我々の心は社会生活の中で、自分と他人、他人と他人を比較しがちだ。これは誰かに教わったわけではなく、生まれもった心の仕組みだ。学校生活が始まり、同年代の子供と生活するようになると、クラスメートの容姿、運動能力、学力などを無意識に、時として意識して比較するようになる。これは人を悩ます「悪癖」だ。これによって苦手な人を作ったり、友人との関係を悪化させたり、自分はダメだと落ち込む原因になる。

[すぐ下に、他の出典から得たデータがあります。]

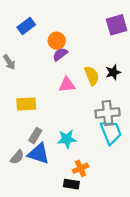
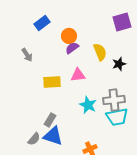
yellow semicircle: (92, 76) -> (100, 52), moved
yellow rectangle: (26, 104) -> (52, 82), moved
cyan trapezoid: (111, 132) -> (117, 117), turned 100
cyan star: (67, 139) -> (88, 105), moved, turned 30

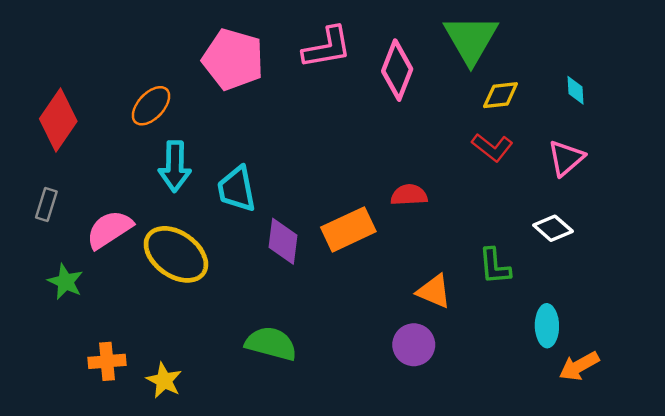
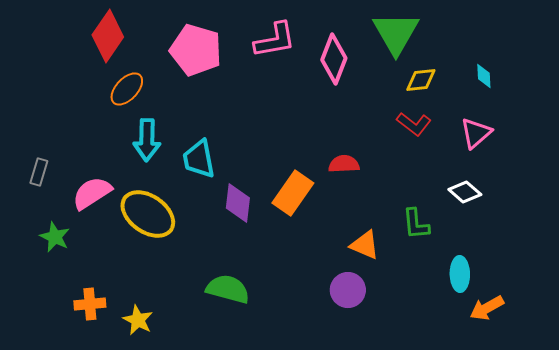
red diamond: (58, 120) -> (108, 36), moved
orange rectangle: (348, 229) -> (293, 193), turned -30

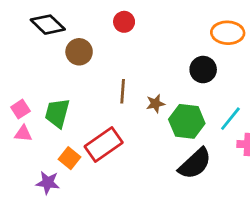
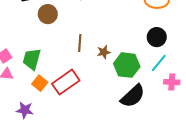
black circle: (203, 70) -> (157, 37), moved
orange square: (70, 158) -> (40, 83), moved

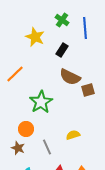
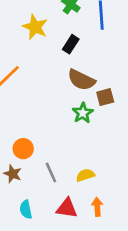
green star: (41, 102) -> (83, 113), moved, size x0.7
yellow semicircle: (73, 135) -> (85, 175), moved

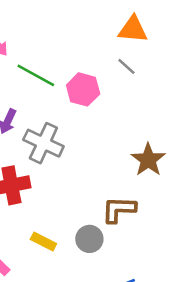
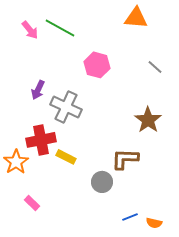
gray line: (126, 66) -> (155, 67), moved
green line: (36, 75) -> (60, 28), moved
yellow rectangle: (43, 241) -> (66, 157), moved

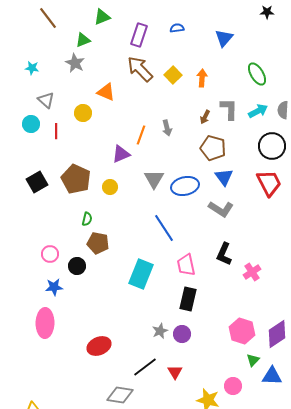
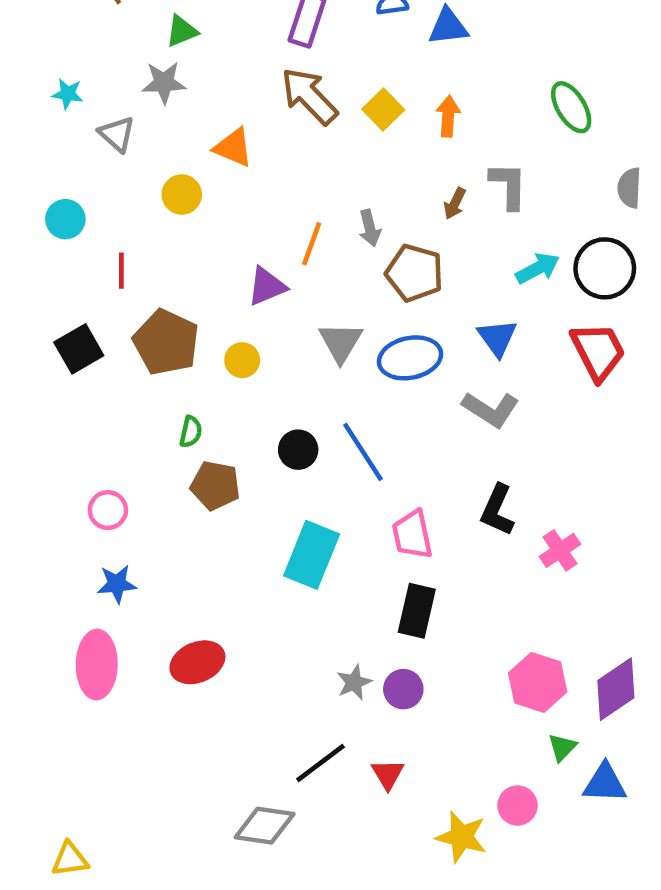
blue triangle: (224, 38) -> (448, 27), moved, turned 42
gray star: (75, 63) -> (164, 83), turned -30
gray triangle: (46, 100) -> (117, 134), moved
cyan arrow: (258, 111) -> (538, 268), moved
red line: (56, 131) -> (121, 271), moved
brown pentagon: (213, 148) -> (415, 273), moved
black circle: (77, 266) -> (298, 450), moved
red ellipse: (99, 346) -> (197, 662), moved

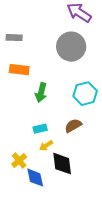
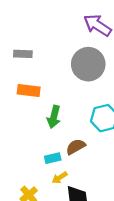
brown semicircle: (73, 126) -> (76, 147), moved

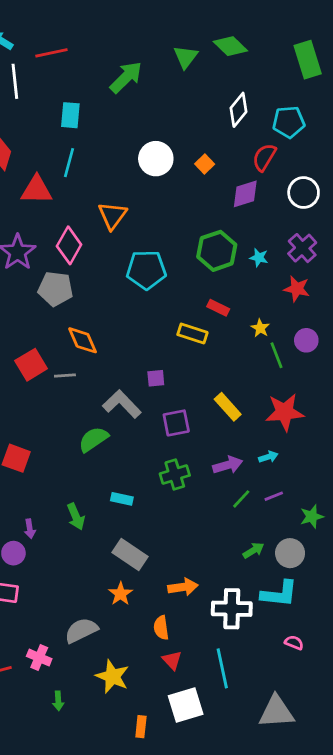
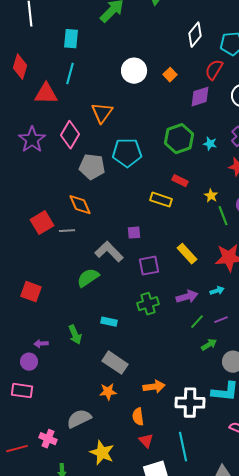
gray pentagon: (55, 289) -> (92, 167), moved
purple arrow: (30, 529) -> (41, 344), turned 96
green arrow: (253, 550) -> (209, 345), moved
orange star: (121, 594) -> (108, 392), turned 30

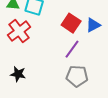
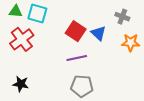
blue triangle: (93, 25) -> (98, 33), turned -49
purple line: (72, 49) -> (77, 58), turned 42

さらに学年が上がると表だった競争が比較に拍車をかける。運動会のリレー選手選び、部活でのレギュラー争い、学力テスト、受験など比較の材料は日常のあちこちに現れる。自分が身近な人より劣っていると感じると気分が悪くなるし、心無い親からの言葉(兄弟や他人との比較による嫌味)は心に突き刺さる。

他人との比較は生まれ持った心の仕組み

他人との比較は人間が後天的に身につけたものではない。その証拠に幼児は遊びの場面で「○○ちゃんは私より上手」や「負けるから一緒に遊びたくない」といった言葉を使うことが知られている。幼児が勝ちにこだわることや負けを恐れるのは本能がそうさせるからだ。幼児期は自己の形成が始まる時期であり、この頃から他者との比較によって自己評価を行うようになると考えられている。集団の一員として生存していくためにはしっかりとした自己認識が前提となるが、自己認識を高めるためには他人との比較は不可欠なのだ。

無意識に他人と比較する心の仕組みが生まれ持ったものであることを説明する学説として、古くはレオン・フェスティンガーの「社会的比較理論」がある。この理論では、人間は自己評価を行うために、生まれながらに他者と比較する基本的な衝動を持っているとしている。つまり、個人が自分の立ち位置や能力を把握するための手段として、他者との比較が役立つという考えである。

比較は生存と繁殖のための適応の結果

なぜ、人間には無意識に他人と比較する心の仕組みが存在するのか。それは集団生活においては他者を意識せざるをえない状況にあるためであるが、進化心理学の観点からは以下の3点が挙げられる。

①社会的地位の評価
人間は他者との比較を通じて、自分の社会的地位を評価し、それに基づいて行動を調整する能力を進化させた。これにより、集団内での競争や協力のバランスを保つことができ、生存や繁殖の成功に寄与した。

②資源の分配
他者との比較は、資源の分配においても重要である。自分がどれだけの資源を持っているか、他者と比較することで、資源を効率的に利用し、必要に応じて競争や協力を選択することができた。

③協力と競争のバランス
進化の過程で、協力と競争のバランスを取ることも重要であった。他者との比較は、協力が必要な場面と競争が必要な場面を見極めるための手段として機能した。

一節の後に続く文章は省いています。